### GOAL OF THE EXERCISE
Which lines below fall between the one containing "This screenshot has" and the one containing "At what (x,y)"? Repeat them exactly, counting both of those lines, and add nothing else.

### EXERCISE MATERIALS

..............................

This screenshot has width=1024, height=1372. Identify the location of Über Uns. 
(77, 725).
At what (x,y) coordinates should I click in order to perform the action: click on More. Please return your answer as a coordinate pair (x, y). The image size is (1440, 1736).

..............................

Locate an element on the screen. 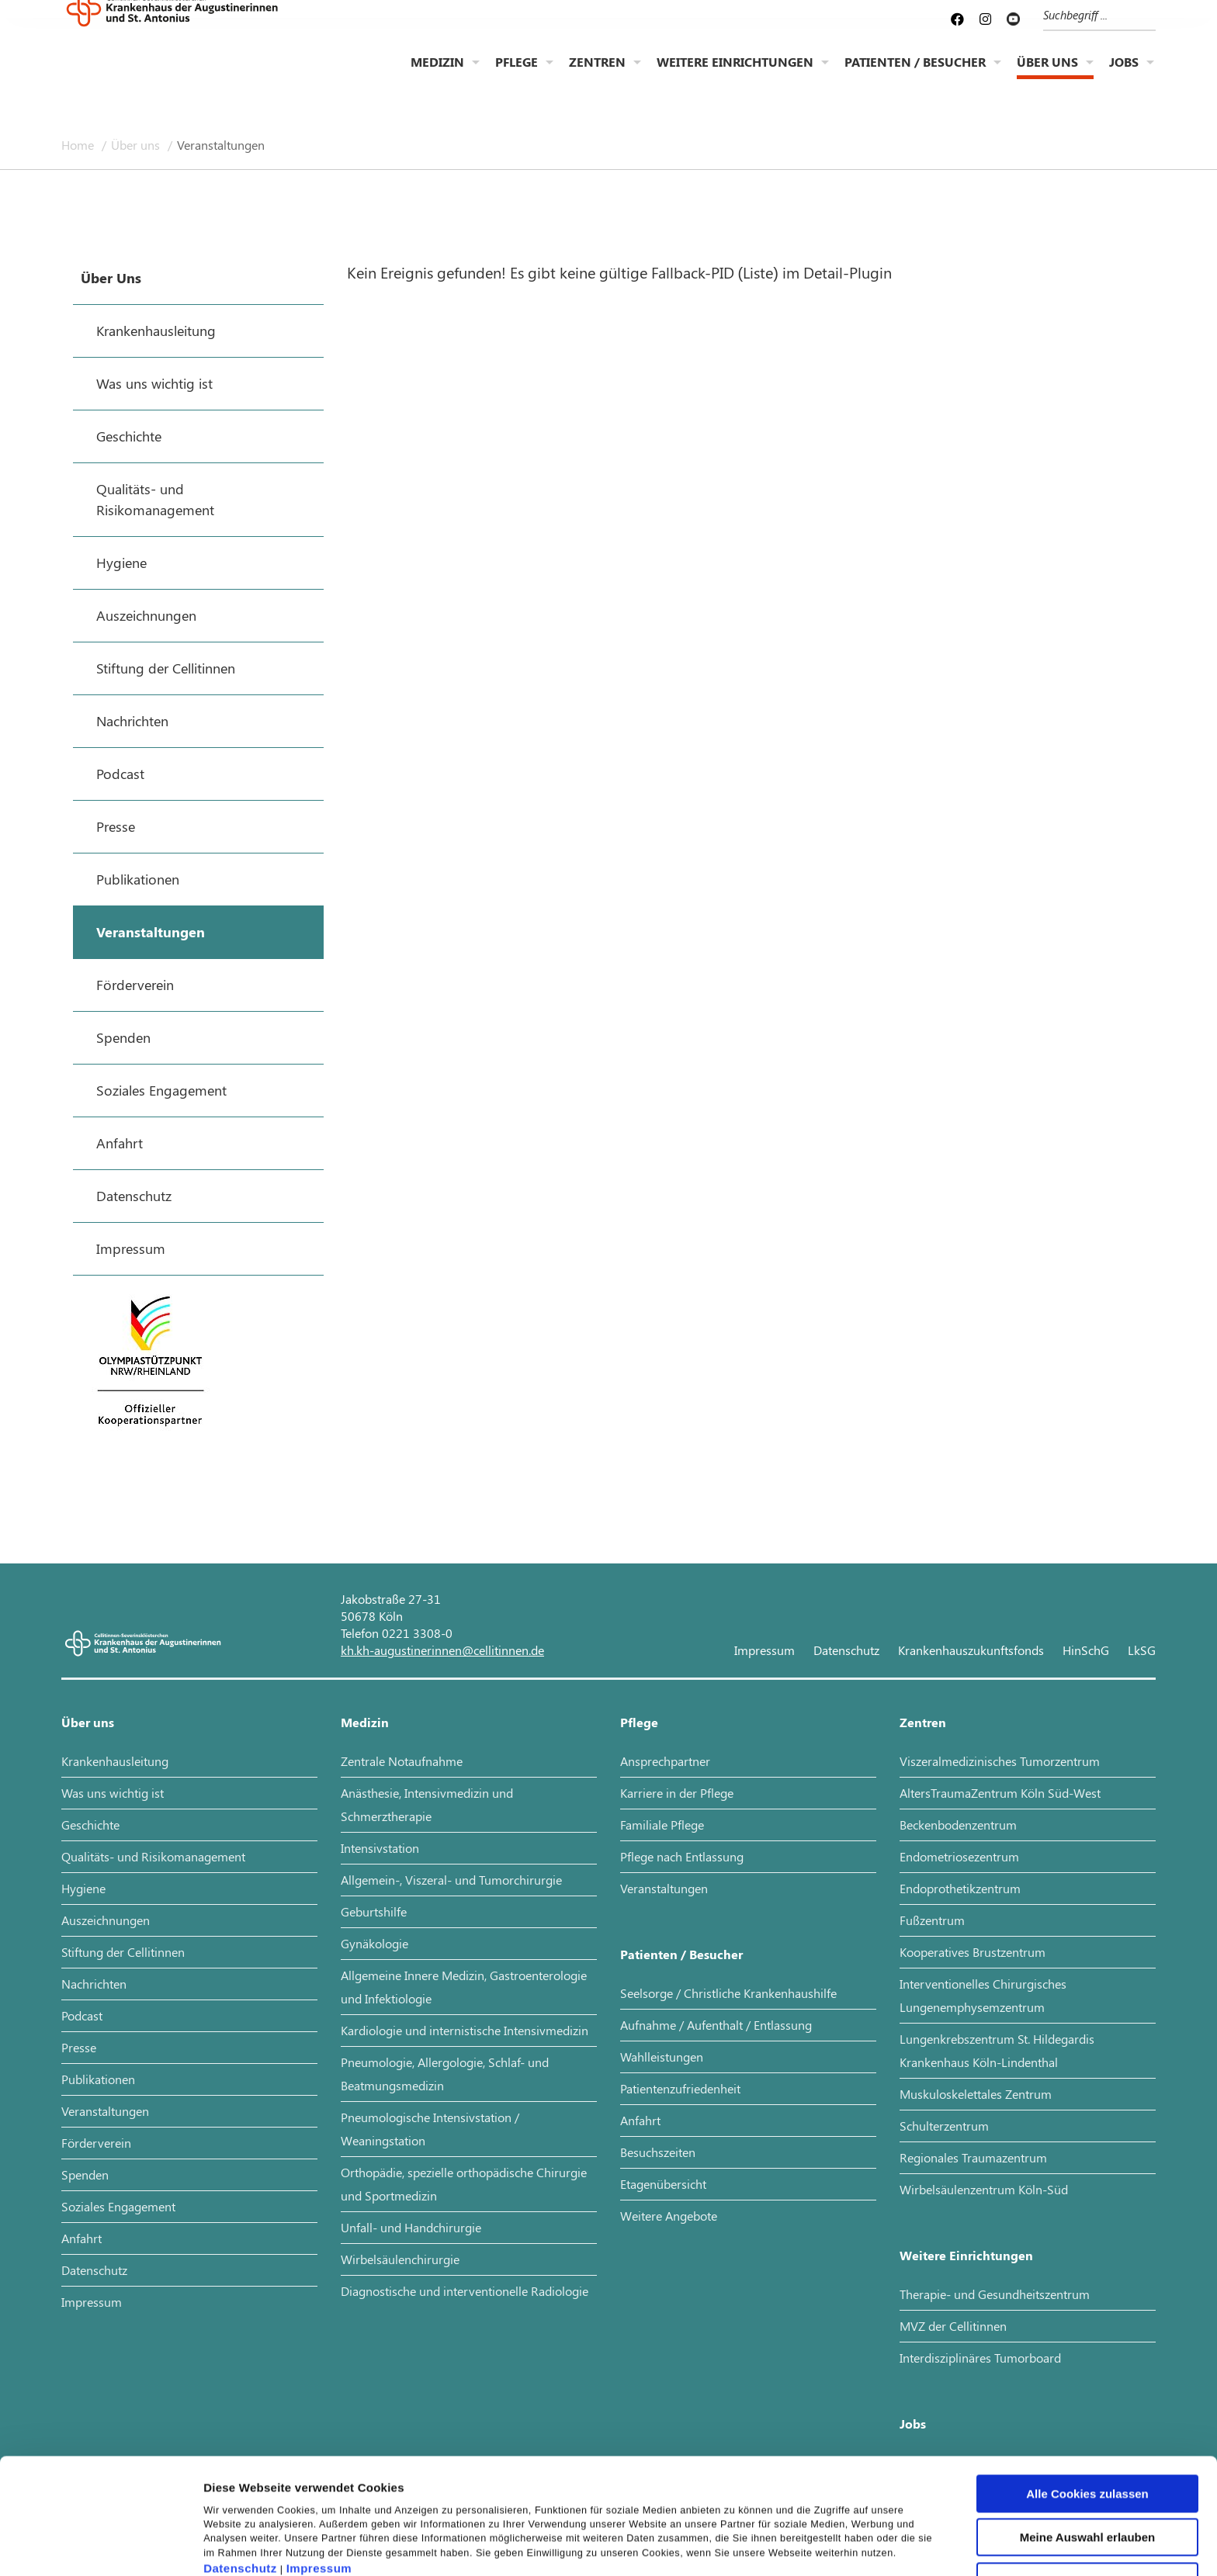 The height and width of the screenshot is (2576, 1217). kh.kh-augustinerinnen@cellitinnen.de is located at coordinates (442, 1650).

..............................

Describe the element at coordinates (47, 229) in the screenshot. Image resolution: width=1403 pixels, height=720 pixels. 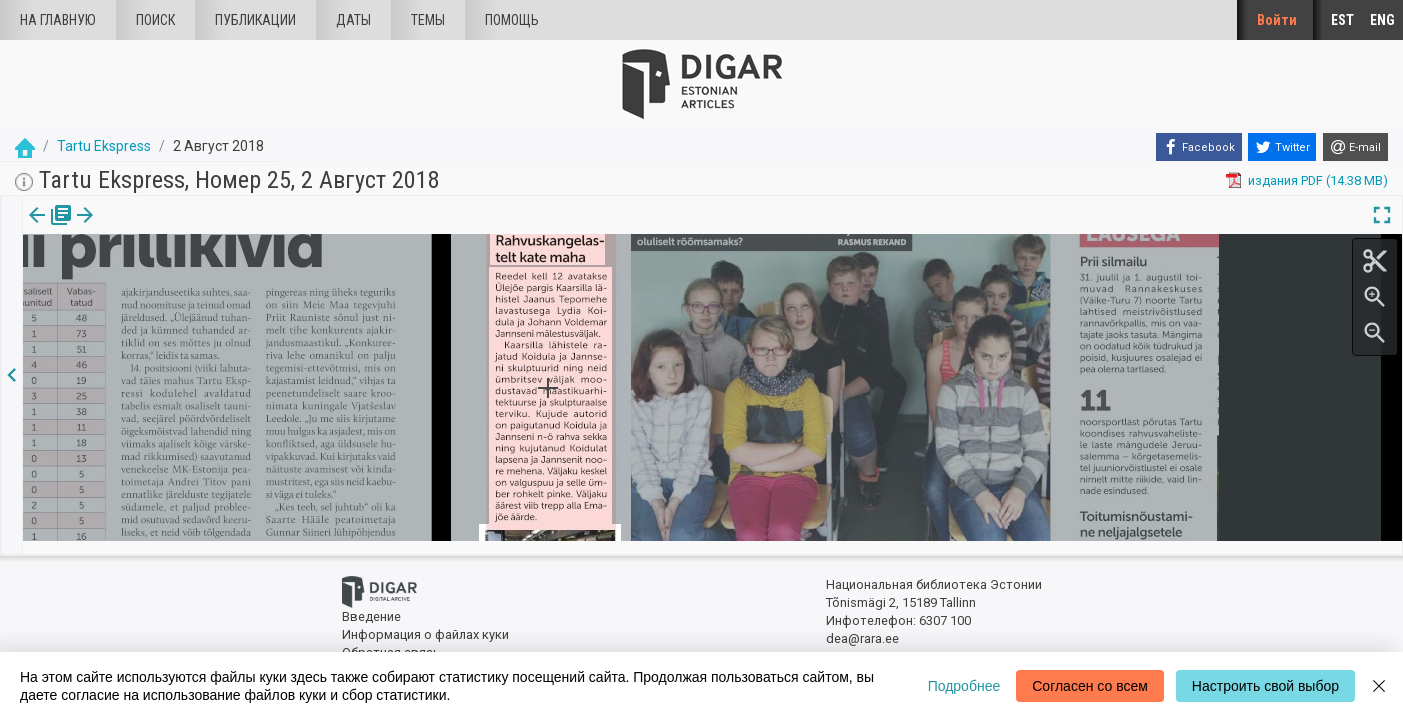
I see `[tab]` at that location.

..............................

### PROBLEM SOLUTION
This screenshot has width=1024, height=1372. Identify the location of Über Uns. 
(77, 725).
At what (x,y) coordinates should I click in order to perform the action: click on More. Please return your answer as a coordinate pair (x, y). The image size is (1440, 1736).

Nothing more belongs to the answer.